Weckruf für eine neue Wirtschaftspolitik


BDA AGENDA 25/23 | KOMMENTAR DER WOCHE |30. November 2023

Folkmar Ukena, NORDMETALL-Präsident und Geschäftsführender Gesellschafter der LEDA Werk GmbH & Co. KG aus Leer

Das war heftig: Mit seinem Urteil hat das Bundesverfassungsgericht der Ampel-Koalition einen mindestens 60-Milliarden-Euro dicken Strich durch ihre Energie- und Klimarechnung gemacht. Das sollte ein Weckruf sein, Wirtschaftspolitik neu zu denken. Erwägt doch mittlerweile jeder fünfte Betrieb der norddeutschen Metall- und Elektroindustrie, seine Produktion ins Ausland zu verlagern. Ein trauriger Höchststand in den regelmäßigen Konjunkturumfragen des Arbeitgeberverbandes NORDMETALL.
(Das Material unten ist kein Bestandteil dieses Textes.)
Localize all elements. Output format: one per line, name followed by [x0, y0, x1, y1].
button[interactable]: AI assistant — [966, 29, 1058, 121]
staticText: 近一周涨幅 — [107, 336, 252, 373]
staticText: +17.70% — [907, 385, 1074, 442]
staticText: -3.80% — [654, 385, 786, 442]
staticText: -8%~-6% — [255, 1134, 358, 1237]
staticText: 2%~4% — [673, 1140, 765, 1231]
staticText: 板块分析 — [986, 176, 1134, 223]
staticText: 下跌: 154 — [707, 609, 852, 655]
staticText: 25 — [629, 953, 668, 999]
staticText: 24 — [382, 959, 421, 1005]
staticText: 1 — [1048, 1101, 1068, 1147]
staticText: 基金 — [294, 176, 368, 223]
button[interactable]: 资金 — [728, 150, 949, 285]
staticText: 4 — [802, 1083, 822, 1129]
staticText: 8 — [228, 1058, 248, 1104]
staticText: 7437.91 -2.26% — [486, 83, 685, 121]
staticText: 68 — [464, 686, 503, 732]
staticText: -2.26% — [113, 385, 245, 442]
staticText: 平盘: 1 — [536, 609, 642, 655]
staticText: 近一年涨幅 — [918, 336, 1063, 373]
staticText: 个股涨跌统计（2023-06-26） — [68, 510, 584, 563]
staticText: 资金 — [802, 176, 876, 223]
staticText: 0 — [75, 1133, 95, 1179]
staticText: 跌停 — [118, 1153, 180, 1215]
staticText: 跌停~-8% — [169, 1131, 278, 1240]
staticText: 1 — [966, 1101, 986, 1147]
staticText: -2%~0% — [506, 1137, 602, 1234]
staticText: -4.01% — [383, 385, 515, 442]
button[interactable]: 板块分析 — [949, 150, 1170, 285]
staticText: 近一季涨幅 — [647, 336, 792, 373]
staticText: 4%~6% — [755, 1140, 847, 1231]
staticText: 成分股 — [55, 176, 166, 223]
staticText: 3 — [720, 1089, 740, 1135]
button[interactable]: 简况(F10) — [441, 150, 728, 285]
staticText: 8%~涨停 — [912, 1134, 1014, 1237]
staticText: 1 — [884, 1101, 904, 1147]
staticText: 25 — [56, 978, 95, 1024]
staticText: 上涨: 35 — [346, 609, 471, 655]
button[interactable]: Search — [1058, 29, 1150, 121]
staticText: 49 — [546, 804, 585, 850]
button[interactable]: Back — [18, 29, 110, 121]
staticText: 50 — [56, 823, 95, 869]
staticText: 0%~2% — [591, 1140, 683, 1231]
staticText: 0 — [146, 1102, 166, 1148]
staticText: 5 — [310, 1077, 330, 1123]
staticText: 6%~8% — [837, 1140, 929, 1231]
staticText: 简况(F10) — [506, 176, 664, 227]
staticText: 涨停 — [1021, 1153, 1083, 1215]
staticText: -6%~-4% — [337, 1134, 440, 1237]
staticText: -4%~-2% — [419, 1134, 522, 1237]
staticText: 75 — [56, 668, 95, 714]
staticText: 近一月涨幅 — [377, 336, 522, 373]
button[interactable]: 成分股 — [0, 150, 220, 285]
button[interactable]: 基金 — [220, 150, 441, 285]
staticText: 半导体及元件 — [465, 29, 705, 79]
Bundeskanzler Olaf Scholz, der das Verschiebe-Manöver der Corona-Milliarden in den Klima- und Transformationsfonds noch als Finanzminister ersonnen haben soll, hat nun ein massives Problem: Für Fördermaßnahmen zur Gebäudesanierung und zum Heizungstausch oder zur Entlastung der Unternehmen in einem gewaltigen Transformationsprozess wird bald das Geld fehlen. Das könnte dramatische Folgen für unsere Industrie haben, die insbesondere auf niedrigere Energiepreise angewiesen ist.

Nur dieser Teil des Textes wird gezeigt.